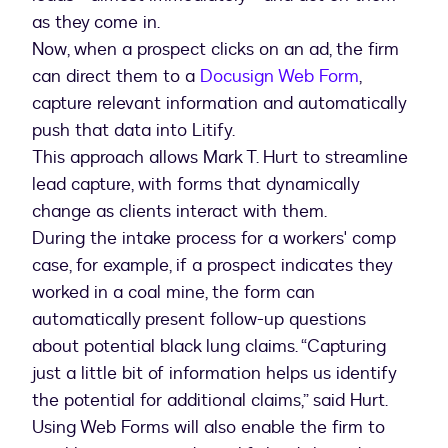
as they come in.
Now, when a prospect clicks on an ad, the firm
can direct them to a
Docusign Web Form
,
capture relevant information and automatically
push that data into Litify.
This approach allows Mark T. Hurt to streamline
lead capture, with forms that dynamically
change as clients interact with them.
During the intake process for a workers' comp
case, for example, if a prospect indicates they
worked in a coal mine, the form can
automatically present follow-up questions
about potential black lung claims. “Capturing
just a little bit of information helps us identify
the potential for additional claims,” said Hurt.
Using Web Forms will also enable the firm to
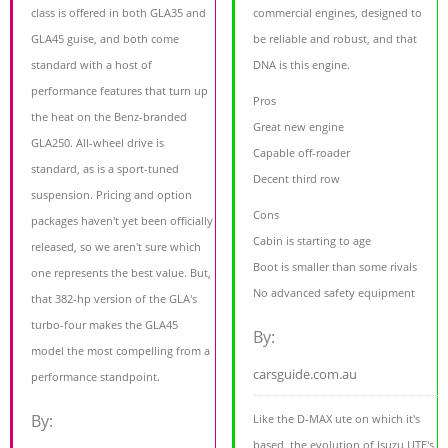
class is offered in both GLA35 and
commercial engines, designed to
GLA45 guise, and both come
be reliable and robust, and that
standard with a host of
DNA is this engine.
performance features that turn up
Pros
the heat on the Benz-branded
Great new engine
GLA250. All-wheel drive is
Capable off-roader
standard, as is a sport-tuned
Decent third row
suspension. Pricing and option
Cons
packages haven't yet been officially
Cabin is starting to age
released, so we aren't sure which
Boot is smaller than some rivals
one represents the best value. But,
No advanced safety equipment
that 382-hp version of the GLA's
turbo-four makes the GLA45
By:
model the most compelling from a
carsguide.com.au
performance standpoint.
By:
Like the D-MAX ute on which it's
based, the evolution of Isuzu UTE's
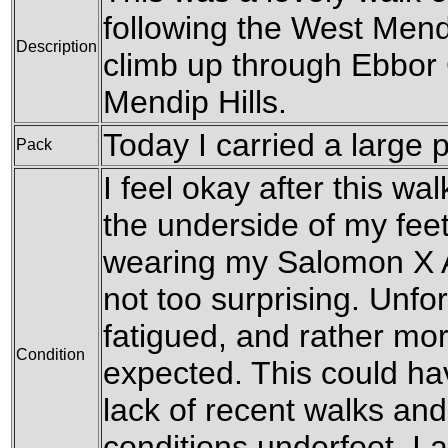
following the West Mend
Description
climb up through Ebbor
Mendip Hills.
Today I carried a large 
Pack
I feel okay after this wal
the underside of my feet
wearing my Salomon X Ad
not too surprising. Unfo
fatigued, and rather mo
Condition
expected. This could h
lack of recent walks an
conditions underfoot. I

====

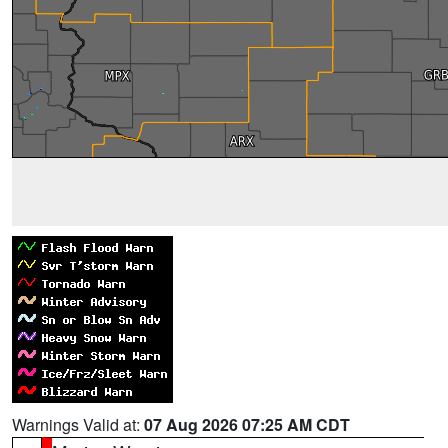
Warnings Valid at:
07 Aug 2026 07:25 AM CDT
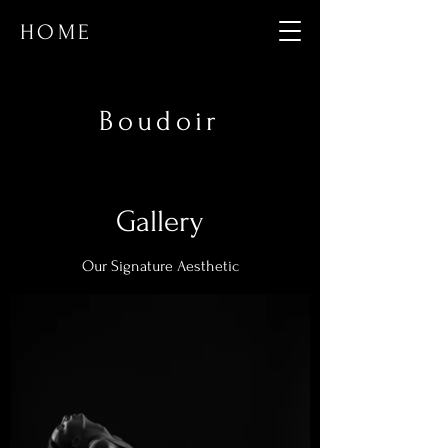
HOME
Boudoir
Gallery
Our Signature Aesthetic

====

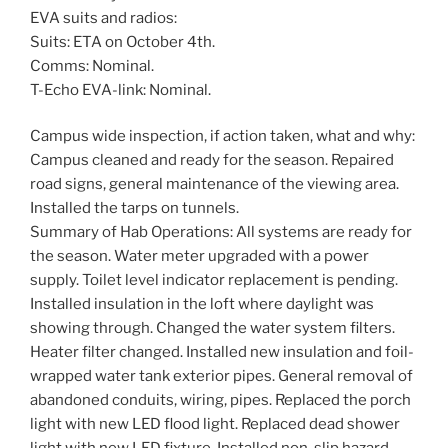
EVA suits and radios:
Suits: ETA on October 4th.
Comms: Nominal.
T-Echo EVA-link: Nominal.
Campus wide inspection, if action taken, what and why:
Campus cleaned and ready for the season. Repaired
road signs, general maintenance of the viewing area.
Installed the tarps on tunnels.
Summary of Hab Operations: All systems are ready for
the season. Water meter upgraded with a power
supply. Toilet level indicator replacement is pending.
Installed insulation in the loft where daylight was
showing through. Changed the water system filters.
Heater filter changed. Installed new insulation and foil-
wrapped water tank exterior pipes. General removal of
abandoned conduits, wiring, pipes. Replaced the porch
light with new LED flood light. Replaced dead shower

====

_EXERCISE BRIEF_:
From the listing above, restate verbatim the lines running from the one with "as they come in." through the one with "standard, as is a sport-tuned", inclusive, but not the pictures.

_ANSWER TO THE EXERCISE_:
as they come in.
Now, when a prospect clicks on an ad, the firm
can direct them to a
Docusign Web Form
,
capture relevant information and automatically
push that data into Litify.
This approach allows Mark T. Hurt to streamline
lead capture, with forms that dynamically
change as clients interact with them.
During the intake process for a workers' comp
case, for example, if a prospect indicates they
worked in a coal mine, the form can
automatically present follow-up questions
about potential black lung claims. “Capturing
just a little bit of information helps us identify
the potential for additional claims,” said Hurt.
Using Web Forms will also enable the firm to
class is offered in both GLA35 and
commercial engines, designed to
GLA45 guise, and both come
be reliable and robust, and that
standard with a host of
DNA is this engine.
performance features that turn up
Pros
the heat on the Benz-branded
Great new engine
GLA250. All-wheel drive is
Capable off-roader
standard, as is a sport-tuned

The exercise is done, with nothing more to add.